Collected data entries:
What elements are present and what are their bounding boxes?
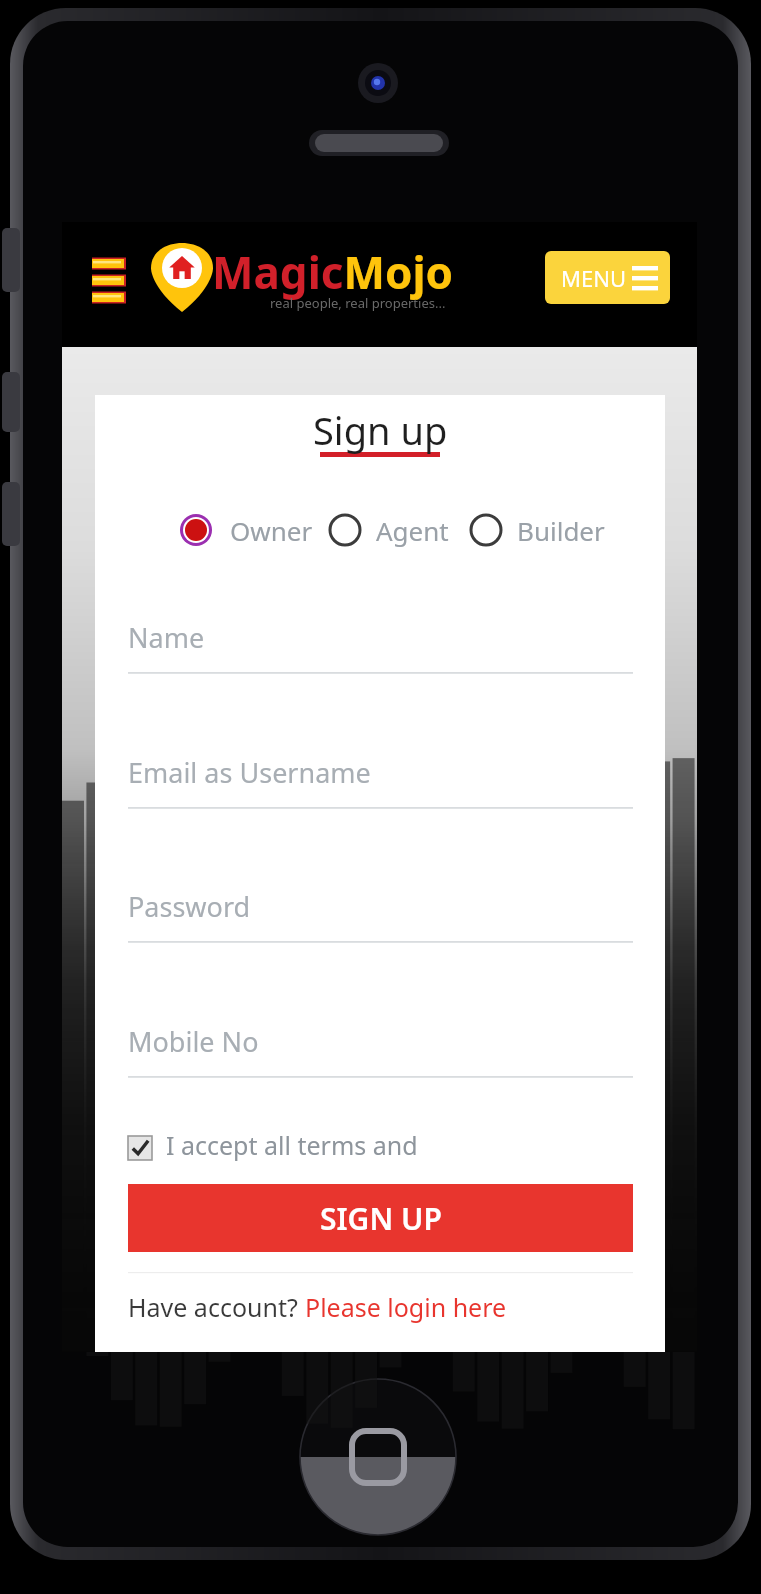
staticText: Builder: [517, 513, 605, 548]
button[interactable]: Open navigation menu: [84, 245, 134, 307]
button[interactable]: I accept all terms and conditions: [124, 1128, 544, 1170]
button[interactable]: Password: [128, 875, 633, 937]
staticText: Mobile No: [128, 1023, 259, 1060]
button[interactable]: MagicMojo: [212, 242, 454, 302]
button[interactable]: SIGN UP: [128, 1184, 633, 1252]
staticText: SIGN UP: [320, 1198, 442, 1239]
button[interactable]: Builder: [468, 506, 639, 554]
staticText: Password: [128, 888, 251, 925]
staticText: Sign up: [313, 404, 448, 456]
staticText: Please login here: [305, 1290, 507, 1324]
staticText: real people, real properties...: [270, 294, 446, 312]
button[interactable]: MENU: [545, 251, 670, 304]
button[interactable]: Mobile No: [128, 1010, 633, 1072]
staticText: MENU: [561, 263, 626, 293]
staticText: Name: [128, 619, 205, 656]
staticText: MagicMojo: [212, 242, 454, 302]
staticText: Owner: [230, 513, 313, 548]
staticText: Agent: [376, 513, 449, 548]
button[interactable]: Owner: [178, 506, 320, 554]
staticText: Have account?: [128, 1290, 305, 1324]
button[interactable]: Agent: [328, 506, 466, 554]
staticText: Email as Username: [128, 754, 371, 791]
staticText: I accept all terms and conditions: [166, 1128, 544, 1170]
button[interactable]: Email as Username: [128, 741, 633, 803]
button[interactable]: Name: [128, 606, 633, 668]
button[interactable]: Please login here: [305, 1290, 507, 1324]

Task brief: What's needed here is an exact repeat of all the records above, pictures excluded.

Result for this task:
What elements are present and what are their bounding boxes?
staticText: Builder: [517, 513, 605, 548]
button[interactable]: Open navigation menu: [84, 245, 134, 307]
button[interactable]: I accept all terms and conditions: [124, 1128, 544, 1170]
button[interactable]: Password: [128, 875, 633, 937]
staticText: Mobile No: [128, 1023, 259, 1060]
button[interactable]: MagicMojo: [212, 242, 454, 302]
button[interactable]: SIGN UP: [128, 1184, 633, 1252]
staticText: SIGN UP: [320, 1198, 442, 1239]
button[interactable]: Builder: [468, 506, 639, 554]
staticText: Password: [128, 888, 251, 925]
staticText: Sign up: [313, 404, 448, 456]
staticText: Please login here: [305, 1290, 507, 1324]
staticText: real people, real properties...: [270, 294, 446, 312]
button[interactable]: MENU: [545, 251, 670, 304]
button[interactable]: Mobile No: [128, 1010, 633, 1072]
staticText: MENU: [561, 263, 626, 293]
staticText: Name: [128, 619, 205, 656]
staticText: MagicMojo: [212, 242, 454, 302]
staticText: Owner: [230, 513, 313, 548]
staticText: Agent: [376, 513, 449, 548]
button[interactable]: Owner: [178, 506, 320, 554]
staticText: Have account?: [128, 1290, 305, 1324]
button[interactable]: Agent: [328, 506, 466, 554]
staticText: Email as Username: [128, 754, 371, 791]
staticText: I accept all terms and conditions: [166, 1128, 544, 1170]
button[interactable]: Email as Username: [128, 741, 633, 803]
button[interactable]: Name: [128, 606, 633, 668]
button[interactable]: Please login here: [305, 1290, 507, 1324]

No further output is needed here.